Geodiversity supports all biodiversity. Today there is a lot of talk about biodiversity and I'm glad it is. […]

Geodiversity supports all biodiversity.

Today there is a lot of talk about biodiversity and it is a good thing that it is. Biologists have been able to give due importance to this very important issue.

The same has not happened with GEODIVERSITY, a word that is still absent in the official discourse, although, it is worth remembering, geodiversity constitutes the support of all biodiversity.

In a first approximation, geodiversity can be understood as the set of all occurrences of a geological nature, with emphasis on rocks, minerals and fossils (testimony of past biodiversity), folds and faults, natural caves and mine galleries, reliefs and land depressions and submarines, volcanoes, etc.

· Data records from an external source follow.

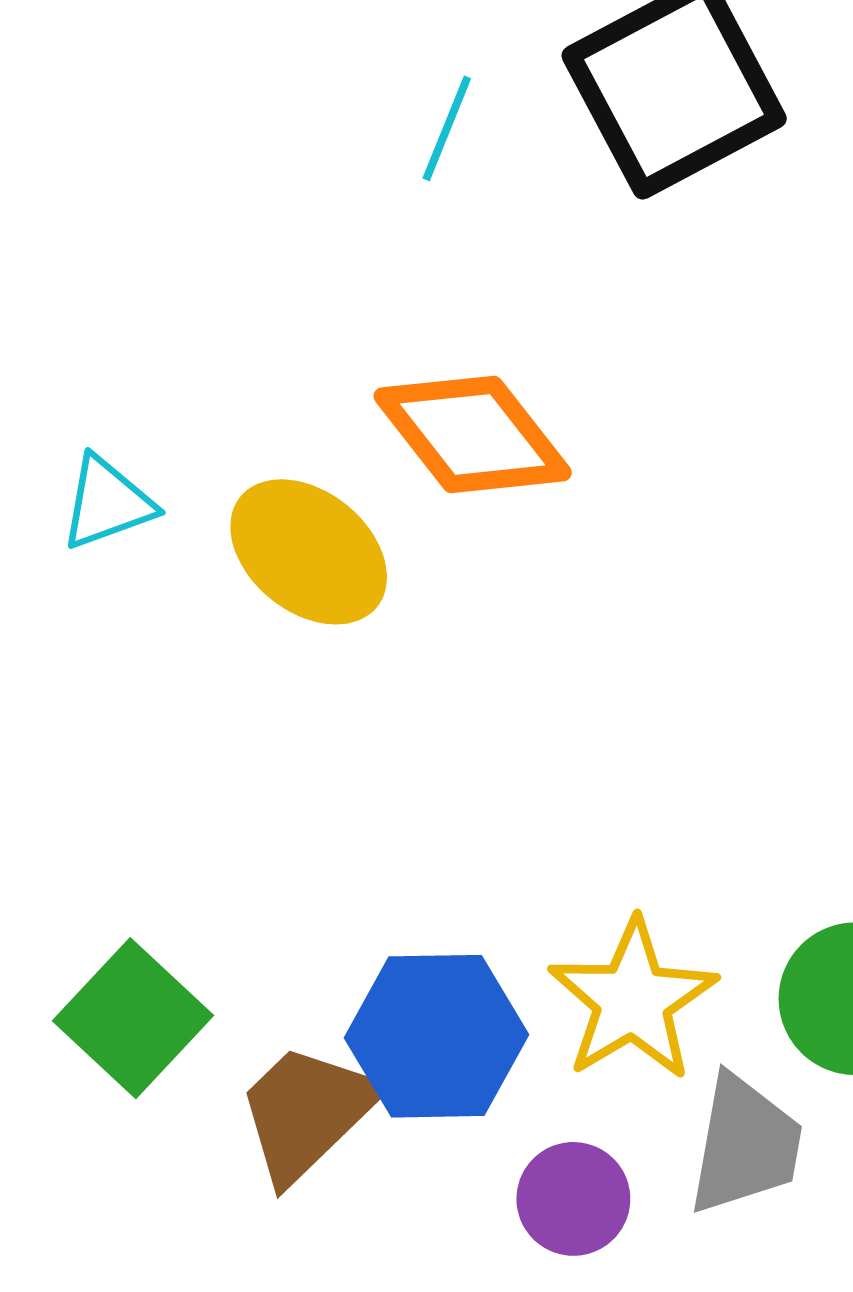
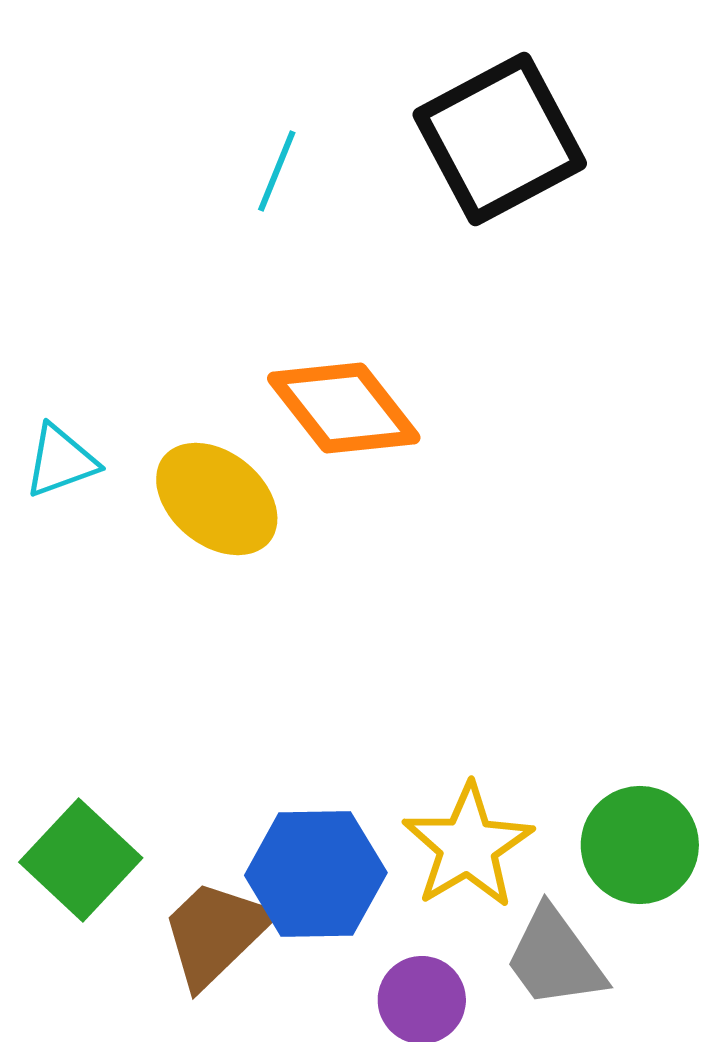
cyan line: (447, 128) -> (277, 171), moved
gray trapezoid: (745, 1145) -> (555, 958), turned 134

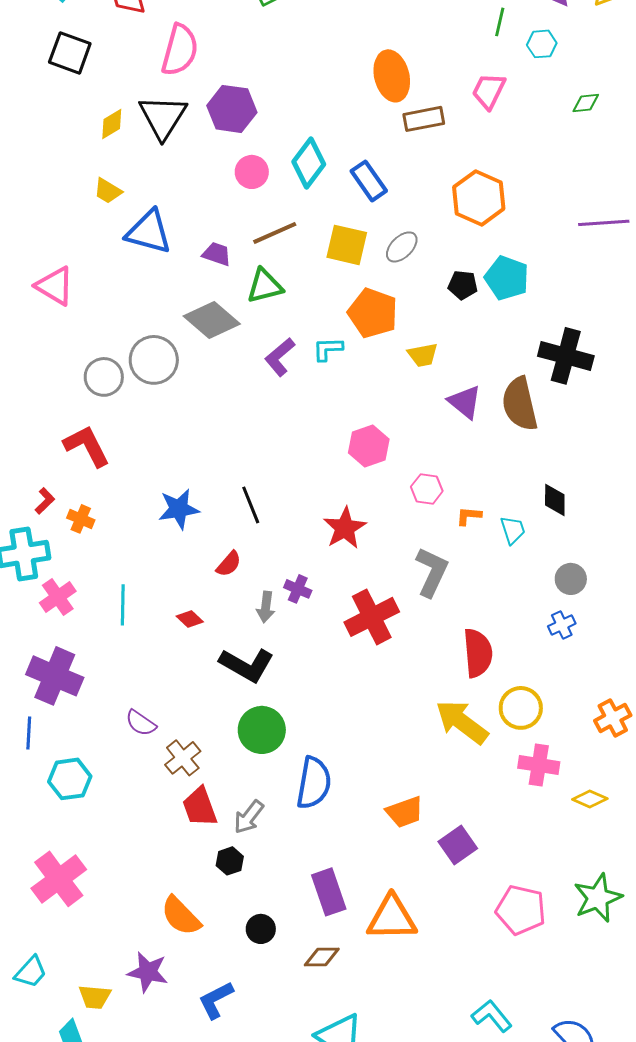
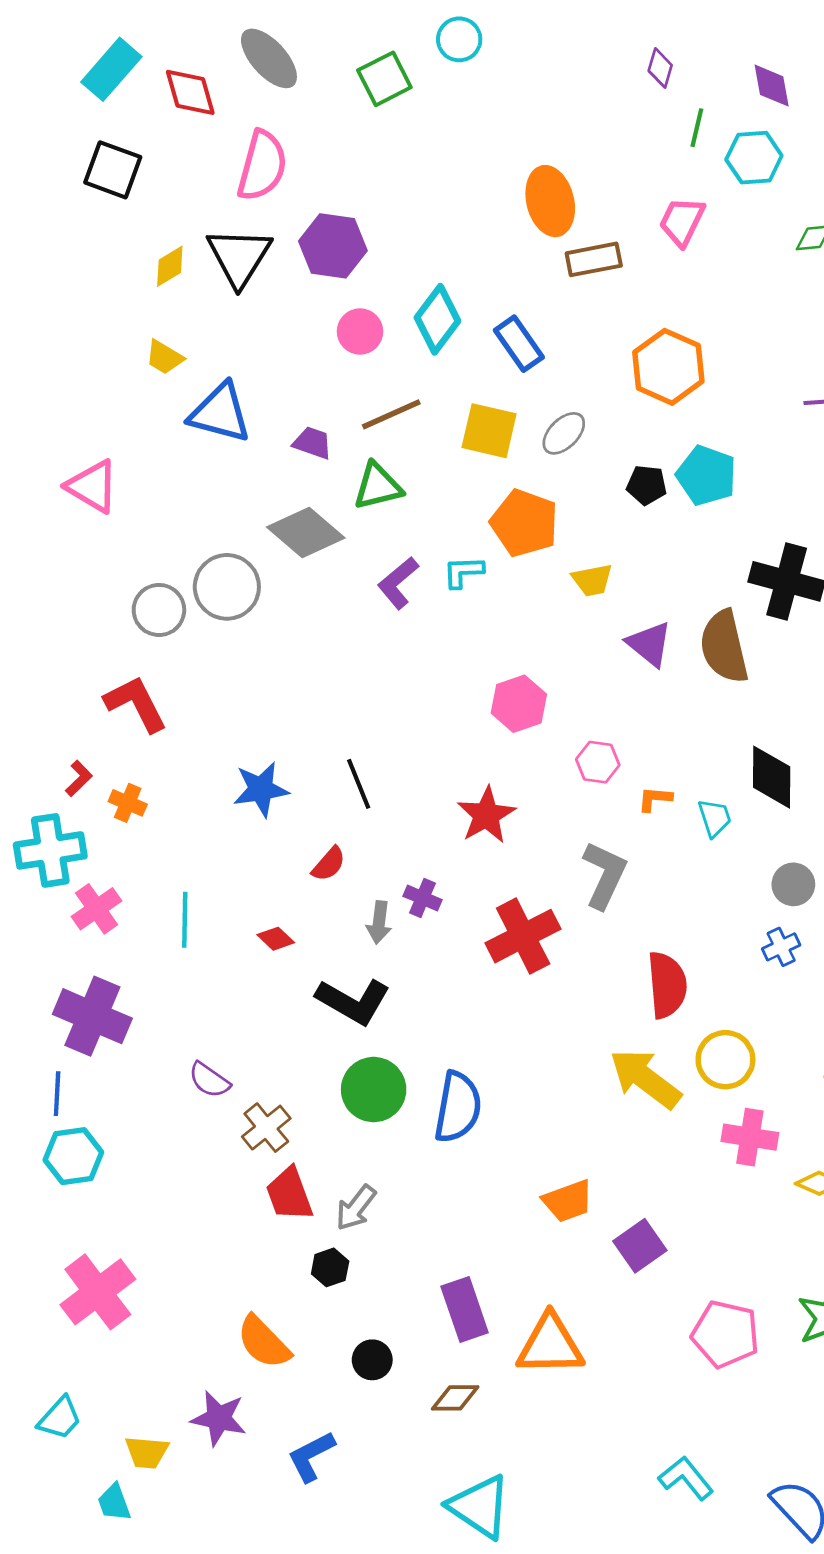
cyan hexagon: (542, 44) -> (754, 158), size x1.4
black diamond: (555, 500) -> (772, 777), size x1.4
cyan hexagon: (70, 779) -> (73, 1156), moved
blue semicircle: (314, 783) -> (458, 1107), moved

Under favorable conditions, physical, chemical and biological agents, existing on the surface of the planet, alter the outer layer of the rocks, a necessary condition for the birth of SOIL (from Latin only, floor, pavement), defined as a natural, complex and dynamic body, consisting of mineral and organic elements, characterized by its own plant and animal life, subject to the circulation of air and water and which functions as a receiver and redistributor of solar energy .

In fact, when wood or coal burn, be it charcoal or fossil (lignite, coal or anthracite), all the heat they release is solar energy trapped in them and released.

All the strength that animals, including this complicated “animal” that we are, develop in the work they perform, originated in sunlight, absorbed by the plants used in their food.